(Dataset entries)
▼▼▼

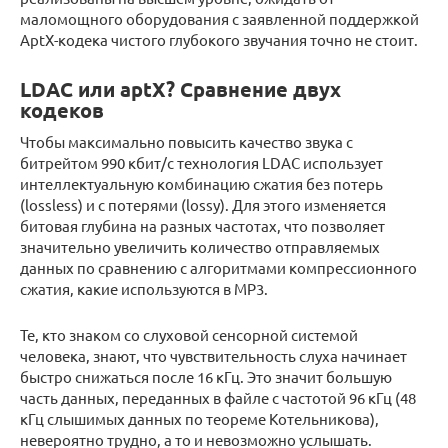
маломощного оборудования с заявленной поддержкой
AptX-кодека чистого глубокого звучания точно не стоит.
LDAC или aptX? Сравнение двух
кодеков
Чтобы максимально повысить качество звука с
битрейтом 990 кбит/с технология LDAC использует
интеллектуальную комбинацию сжатия без потерь
(lossless) и с потерями (lossy). Для этого изменяется
битовая глубина на разных частотах, что позволяет
значительно увеличить количество отправляемых
данных по сравнению с алгоритмами компрессионного
сжатия, какие используются в MP3.
Те, кто знаком со слуховой сенсорной системой
человека, знают, что чувствительность слуха начинает
быстро снижаться после 16 кГц. Это значит большую
часть данных, переданных в файле с частотой 96 кГц (48
кГц слышимых данных по теореме Котельникова),
невероятно трудно, а то и невозможно услышать.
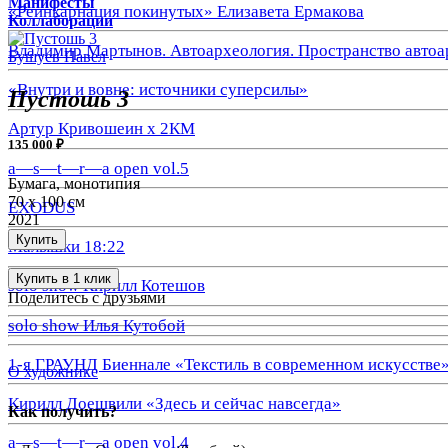
Манифесты
«Реинкарнация покинутых» Елизавета Ермакова
Коллаборации
Владимир Мартынов. Автоархеология. Пространство автоа
Бушуев Павел
«Внутри и вовне: источники суперсилы»
Пустошь 3
Артур Кривошеин х 2КМ
135 000 ₽
a—s—t—r—a open vol.5
Бумага, монотипия
70 х 100 см
EXODUS
2021
Купить
Малышки 18:22
Купить в 1 клик
solo show Кирилл Котешов
Поделитесь с друзьями
solo show Илья Кутобой
1-я ГРАУНД Биеннале «Текстиль в современном искусстве
О художнике
Кирилл Доешвили «Здесь и сейчас навсегда»
Как получить?
a—s—t—r—a open vol.4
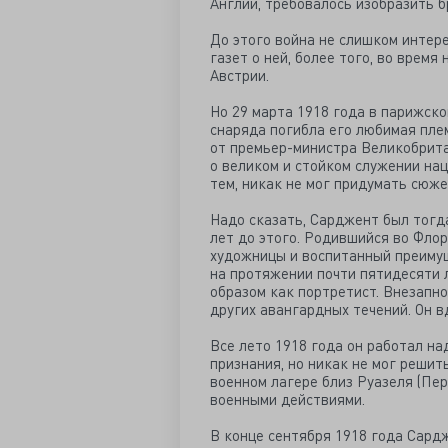
Англии, требовалось изобразить 
До этого война не слишком интере
газет о ней, более того, во время
Австрии.
Но 29 марта 1918 года в парижск
снаряда погибла его любимая пле
от премьер-министра Великобрита
о великом и стойком служении нац
тем, никак не мог придумать сюже
Надо сказать, Сарджент был тогд
лет до этого. Родившийся во Флор
художницы и воспитанный преиму
на протяжении почти пятидесяти 
образом как портретист. Внезапно
других авангардных течений. Он в
Все лето 1918 года он работал на
признания, но никак не мог решит
военном лагере близ Руазеля (Пер
военными действиями.
В конце сентября 1918 года Сардж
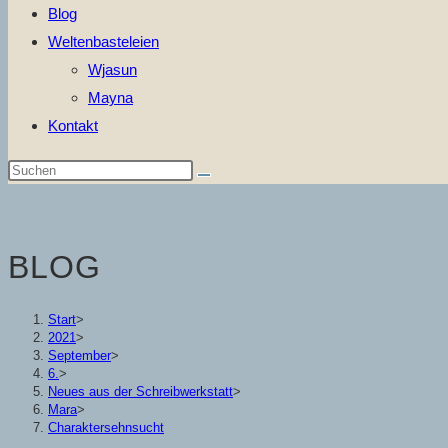
Blog
Weltenbasteleien
Wjasun
Mayna
Kontakt
Diese
Website
durchsuchen
BLOG
Start
>
2021
>
September
>
6.
>
Neues aus der Schreibwerkstatt
>
Mara
>
Charaktersehnsucht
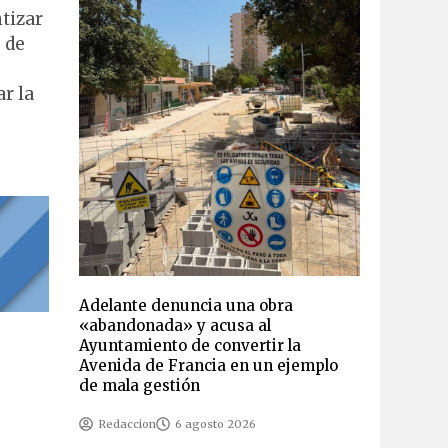
ntizar
 de
ar la
Adelante denuncia una obra
«abandonada» y acusa al
Ayuntamiento de convertir la
Avenida de Francia en un ejemplo
de mala gestión
Redaccion
6 agosto 2026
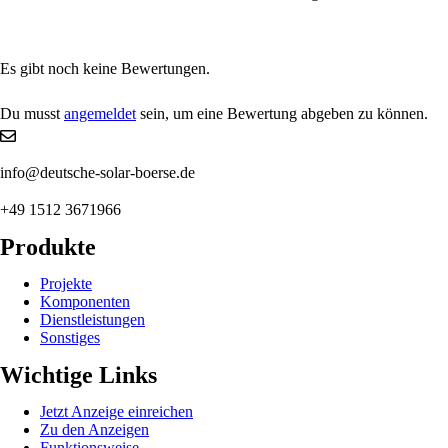
Es gibt noch keine Bewertungen.
Du musst
angemeldet
sein, um eine Bewertung abgeben zu können.
info@deutsche-solar-boerse.de
+49 1512 3671966
Produkte
Projekte
Komponenten
Dienstleistungen
Sonstiges
Wichtige Links
Jetzt Anzeige einreichen
Zu den Anzeigen
Funktionsweise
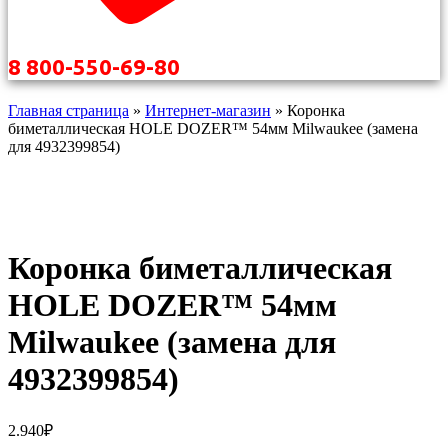
8 800-550-69-80
Главная страница
»
Интернет-магазин
»
Коронка
биметаллическая HOLE DOZER™ 54мм Milwaukee (замена
для 4932399854)
Коронка биметаллическая
HOLE DOZER™ 54мм
Milwaukee (замена для
4932399854)
2.940
₽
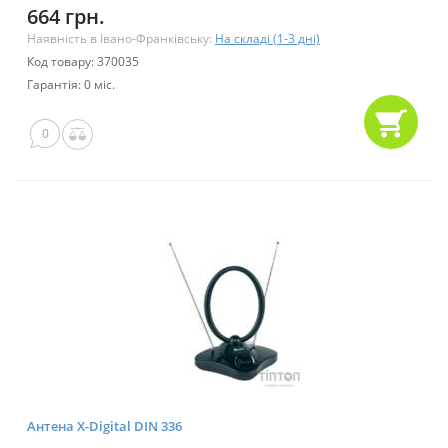
664 грн.
Наявність в Івано-Франківську:
На складі (1-3 дні)
Код товару: 370035
Гарантія: 0 міс.
0
Антена X-Digital DIN 336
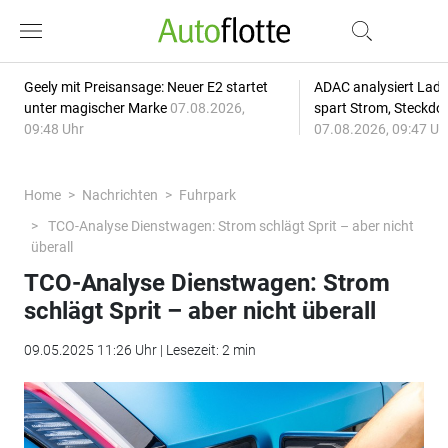
Geely mit Preisansage: Neuer E2 startet
ADAC analysiert Lade
unter magischer Marke
07.08.2026,
spart Strom, Steckdo
09:48 Uhr
07.08.2026, 09:47 Uh
Home
Nachrichten
Fuhrpark
TCO-Analyse Dienstwagen: Strom schlägt Sprit – aber nicht
überall
TCO-Analyse Dienstwagen: Strom
schlägt Sprit – aber nicht überall
09.05.2025 11:26 Uhr | Lesezeit: 2 min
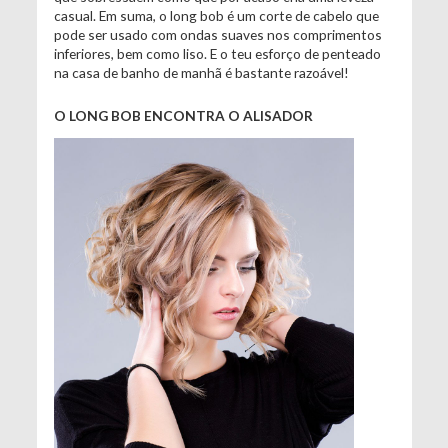
casual. Em suma, o long bob é um corte de cabelo que
pode ser usado com ondas suaves nos comprimentos
inferiores, bem como liso. E o teu esforço de penteado
na casa de banho de manhã é bastante razoável!
O LONG BOB ENCONTRA O ALISADOR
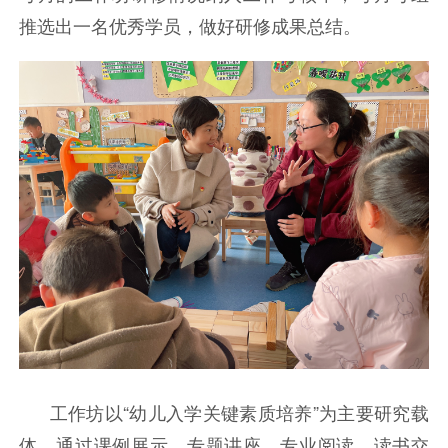
推选出一名优秀学员，做好研修成果总结。
工作坊以“幼儿入学关键素质培养”为主要研究载
体，通过课例展示、专题讲座、专业阅读、读书交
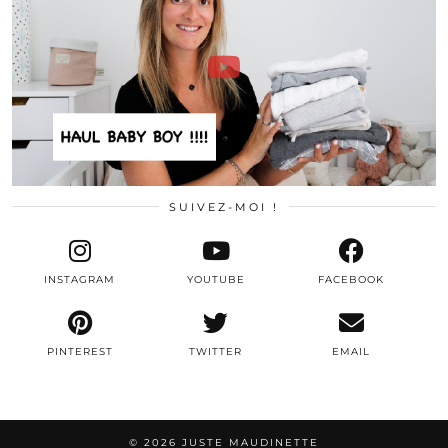
SUIVEZ-MOI !
INSTAGRAM
YOUTUBE
FACEBOOK
PINTEREST
TWITTER
EMAIL
© 2026
JUSTE MAUDINETTE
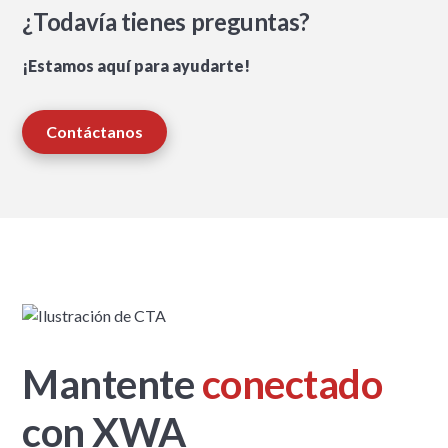
¿Todavía tienes preguntas?
¡Estamos aquí para ayudarte!
Contáctanos
Mantente
conectado
con XWA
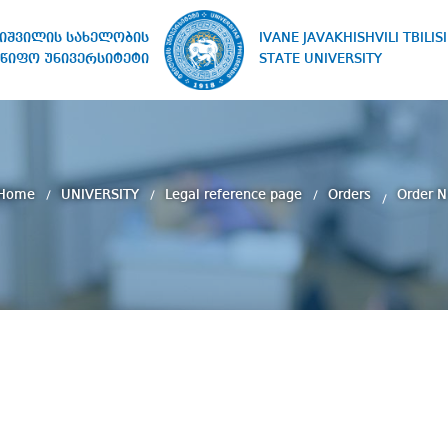
IVANE JAVAKHISHVILI TBILISI
ხიშვილის სახელობის
STATE UNIVERSITY
წიფო უნივერსიტეტი
Home
UNIVERSITY
Legal reference page
Orders
Order N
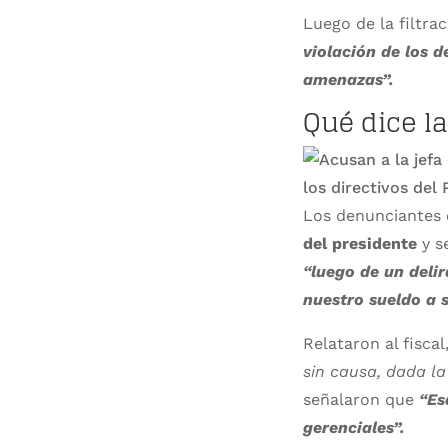
Luego de la filtra
violación de los d
amenazas”.
Qué dice l
Los denunciantes
del presidente
y se
“luego de un delir
nuestro sueldo a s
Relataron al fisca
sin causa, dada la
señalaron que
“Es
gerenciales”.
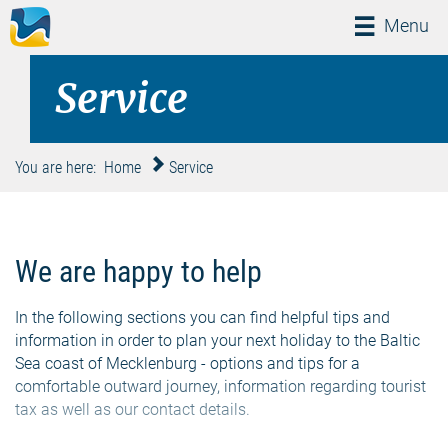
Menü
Menu
Service
You are here:
Home
Service
We are happy to help
In the following sections you can find helpful tips and
information in order to plan your next holiday to the Baltic
Sea coast of Mecklenburg - options and tips for a
comfortable outward journey, information regarding tourist
tax as well as our contact details.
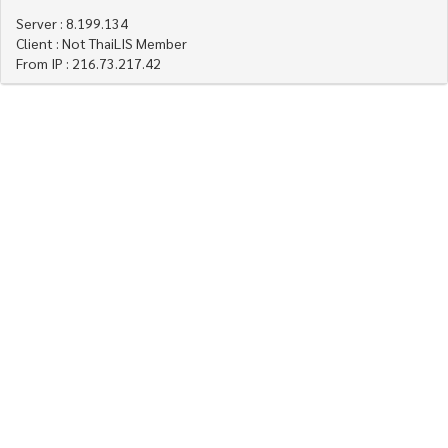
Server : 8.199.134
Client : Not ThaiLIS Member
From IP : 216.73.217.42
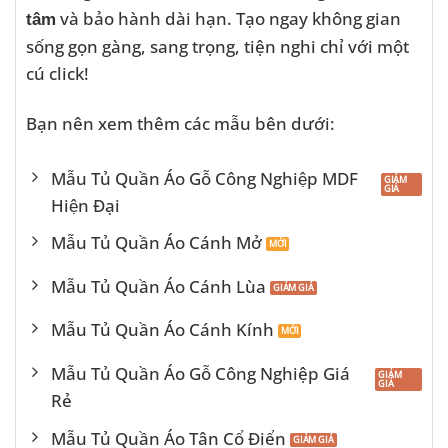
và bảo hành dài hạn. Tạo ngay không gian
tâm
sống gọn gàng, sang trọng, tiện nghi chỉ với một
cú click!
Bạn nên xem thêm các mẫu bên dưới:
Mẫu Tủ Quần Áo Gỗ Công Nghiệp MDF
Hiện Đại
Mẫu Tủ Quần Áo Cánh Mở
Mẫu Tủ Quần Áo Cánh Lùa
Mẫu Tủ Quần Áo Cánh Kính
Mẫu Tủ Quần Áo Gỗ Công Nghiệp Giá
Rẻ
Mẫu Tủ Quần Áo Tân Cổ Điển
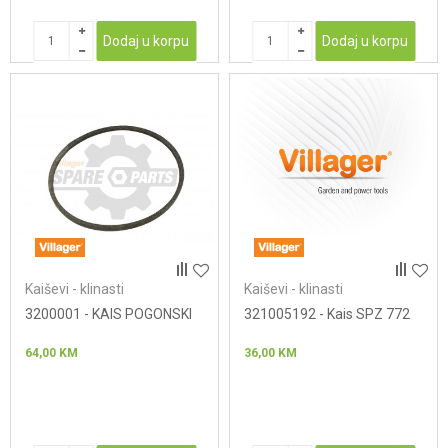
Dodaj u korpu
Dodaj u korpu
Kaiševi - klinasti
Kaiševi - klinasti
3200001 - KAIS POGONSKI
321005192 - Kais SPZ 772
64,00
KM
36,00
KM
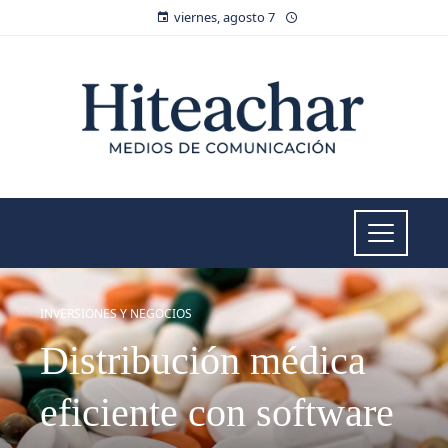
viernes, agosto 7
INVERSIONES Y NEGOCIOS
Distribución médica
eficiente con software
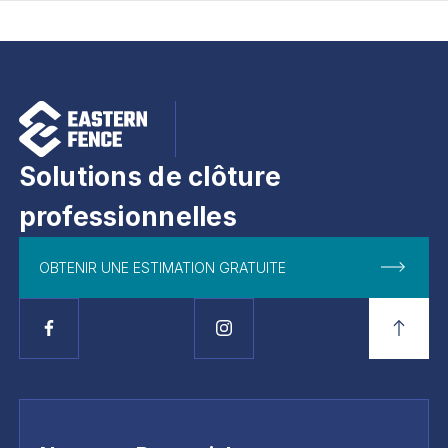
Solutions de clôture
professionnelles
OBTENIR UNE ESTIMATION GRATUITE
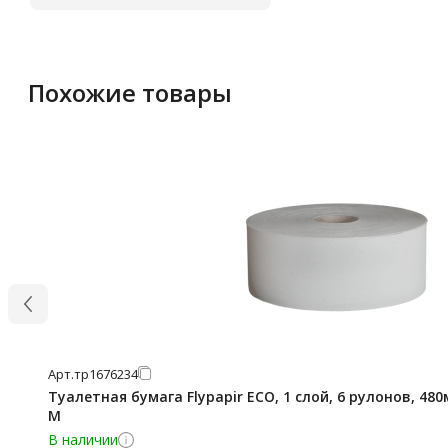
Похожие товары
Арт.
тр1676234
Туалетная бумага Flypapir ECO, 1 слой, 6 рулонов, 480
М
В наличии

▲▲▲

▶ **Assignment**
Please print all the data above word for word. Pictures should not appear in the copy.

▶ **Task answer**
маломощного оборудования с заявленной поддержкой
AptX-кодека чистого глубокого звучания точно не стоит.
LDAC или aptX? Сравнение двух
кодеков
Чтобы максимально повысить качество звука с
битрейтом 990 кбит/с технология LDAC использует
интеллектуальную комбинацию сжатия без потерь
(lossless) и с потерями (lossy). Для этого изменяется
битовая глубина на разных частотах, что позволяет
значительно увеличить количество отправляемых
данных по сравнению с алгоритмами компрессионного
сжатия, какие используются в MP3.
Те, кто знаком со слуховой сенсорной системой
человека, знают, что чувствительность слуха начинает
быстро снижаться после 16 кГц. Это значит большую
часть данных, переданных в файле с частотой 96 кГц (48
кГц слышимых данных по теореме Котельникова),
невероятно трудно, а то и невозможно услышать.
Манифесты
«Реинкарнация покинутых» Елизавета Ермакова
Коллаборации
Владимир Мартынов. Автоархеология. Пространство автоа
Бушуев Павел
«Внутри и вовне: источники суперсилы»
Пустошь 3
Артур Кривошеин х 2КМ
135 000 ₽
a—s—t—r—a open vol.5
Бумага, монотипия
70 х 100 см
EXODUS
2021
Купить
Малышки 18:22
Купить в 1 клик
solo show Кирилл Котешов
Поделитесь с друзьями
solo show Илья Кутобой
1-я ГРАУНД Биеннале «Текстиль в современном искусстве
О художнике
Кирилл Доешвили «Здесь и сейчас навсегда»
Как получить?
a—s—t—r—a open vol.4
Англии, требовалось изобразить 
До этого война не слишком интере
газет о ней, более того, во время
Австрии.
Но 29 марта 1918 года в парижск
снаряда погибла его любимая пле
от премьер-министра Великобрита
о великом и стойком служении нац
тем, никак не мог придумать сюже
Надо сказать, Сарджент был тогд
лет до этого. Родившийся во Флор
художницы и воспитанный преиму
на протяжении почти пятидесяти 
образом как портретист. Внезапно
других авангардных течений. Он в
Все лето 1918 года он работал на
признания, но никак не мог решит
военном лагере близ Руазеля (Пер
военными действиями.
В конце сентября 1918 года Сардж
Blog
Weltenbasteleien
Wjasun
Mayna
Kontakt
Diese
Website
durchsuchen
BLOG
Start
>
2021
>
September
>
6.
>
Neues aus der Schreibwerkstatt
>
Mara
>
Charaktersehnsucht
ntizar
 de
ar la
Adelante denuncia una obra
«abandonada» y acusa al
Ayuntamiento de convertir la
Avenida de Francia en un ejemplo
de mala gestión
Redaccion
6 agosto 2026
Es gibt noch keine Bewertungen.
Du musst
angemeldet
sein, um eine Bewertung abgeben zu können.
info@deutsche-solar-boerse.de
+49 1512 3671966
Produkte
Projekte
Komponenten
Dienstleistungen
Sonstiges
Wichtige Links
Jetzt Anzeige einreichen
Zu den Anzeigen
Funktionsweise
8 800-550-69-80
Главная страница
»
Интернет-магазин
»
Коронка
биметаллическая HOLE DOZER™ 54мм Milwaukee (замена
для 4932399854)
Коронка биметаллическая
HOLE DOZER™ 54мм
Milwaukee (замена для
4932399854)
2.940
₽
664 грн.
Наявність в Івано-Франківську:
На складі (1-3 дні)
Код товару: 370035
Гарантія: 0 міс.
0
Антена X-Digital DIN 336
Geely mit Preisansage: Neuer E2 startet
ADAC analysiert Lade
unter magischer Marke
07.08.2026,
spart Strom, Steckdo
09:48 Uhr
07.08.2026, 09:47 Uh
Home
Nachrichten
Fuhrpark
TCO-Analyse Dienstwagen: Strom schlägt Sprit – aber nicht
überall
TCO-Analyse Dienstwagen: Strom
schlägt Sprit – aber nicht überall
09.05.2025 11:26 Uhr | Lesezeit: 2 min
casual. Em suma, o long bob é um corte de cabelo que
pode ser usado com ondas suaves nos comprimentos
inferiores, bem como liso. E o teu esforço de penteado
na casa de banho de manhã é bastante razoável!
O LONG BOB ENCONTRA O ALISADOR
推选出一名优秀学员，做好研修成果总结。
工作坊以“幼儿入学关键素质培养”为主要研究载
体，通过课例展示、专题讲座、专业阅读、读书交
SUIVEZ-MOI !
INSTAGRAM
YOUTUBE
FACEBOOK
PINTEREST
TWITTER
EMAIL
© 2026
JUSTE MAUDINETTE
¿Todavía tienes preguntas?
¡Estamos aquí para ayudarte!
Contáctanos
Mantente
conectado
con XWA
IVANE JAVAKHISHVILI TBILISI
ხიშვილის სახელობის
STATE UNIVERSITY
წიფო უნივერსიტეტი
Home
UNIVERSITY
Legal reference page
Orders
Order N
Luego de la filtra
violación de los d
amenazas”.
Qué dice l
Los denunciantes
del presidente
y se
“luego de un delir
nuestro sueldo a s
Relataron al fisca
sin causa, dada la
señalaron que
“Es
gerenciales”.
Menü
Menu
Service
You are here:
Home
Service
We are happy to help
In the following sections you can find helpful tips and
information in order to plan your next holiday to the Baltic
Sea coast of Mecklenburg - options and tips for a
comfortable outward journey, information regarding tourist
tax as well as our contact details.
Server : 8.199.134
Client : Not ThaiLIS Member
From IP : 216.73.217.42
và bảo hành dài hạn. Tạo ngay không gian
tâm
sống gọn gàng, sang trọng, tiện nghi chỉ với một
cú click!
Bạn nên xem thêm các mẫu bên dưới:
Mẫu Tủ Quần Áo Gỗ Công Nghiệp MDF
Hiện Đại
Mẫu Tủ Quần Áo Cánh Mở
Mẫu Tủ Quần Áo Cánh Lùa
Mẫu Tủ Quần Áo Cánh Kính
Mẫu Tủ Quần Áo Gỗ Công Nghiệp Giá
Rẻ
Mẫu Tủ Quần Áo Tân Cổ Điển
Dodaj u korpu
Dodaj u korpu
Kaiševi - klinasti
Kaiševi - klinasti
3200001 - KAIS POGONSKI
321005192 - Kais SPZ 772
64,00
KM
36,00
KM
viernes, agosto 7
INVERSIONES Y NEGOCIOS
Distribución médica
eficiente con software
Solutions de clôture
professionnelles
OBTENIR UNE ESTIMATION GRATUITE
Похожие товары
Арт.
тр1676234
Туалетная бумага Flypapir ECO, 1 слой, 6 рулонов, 480
М
В наличии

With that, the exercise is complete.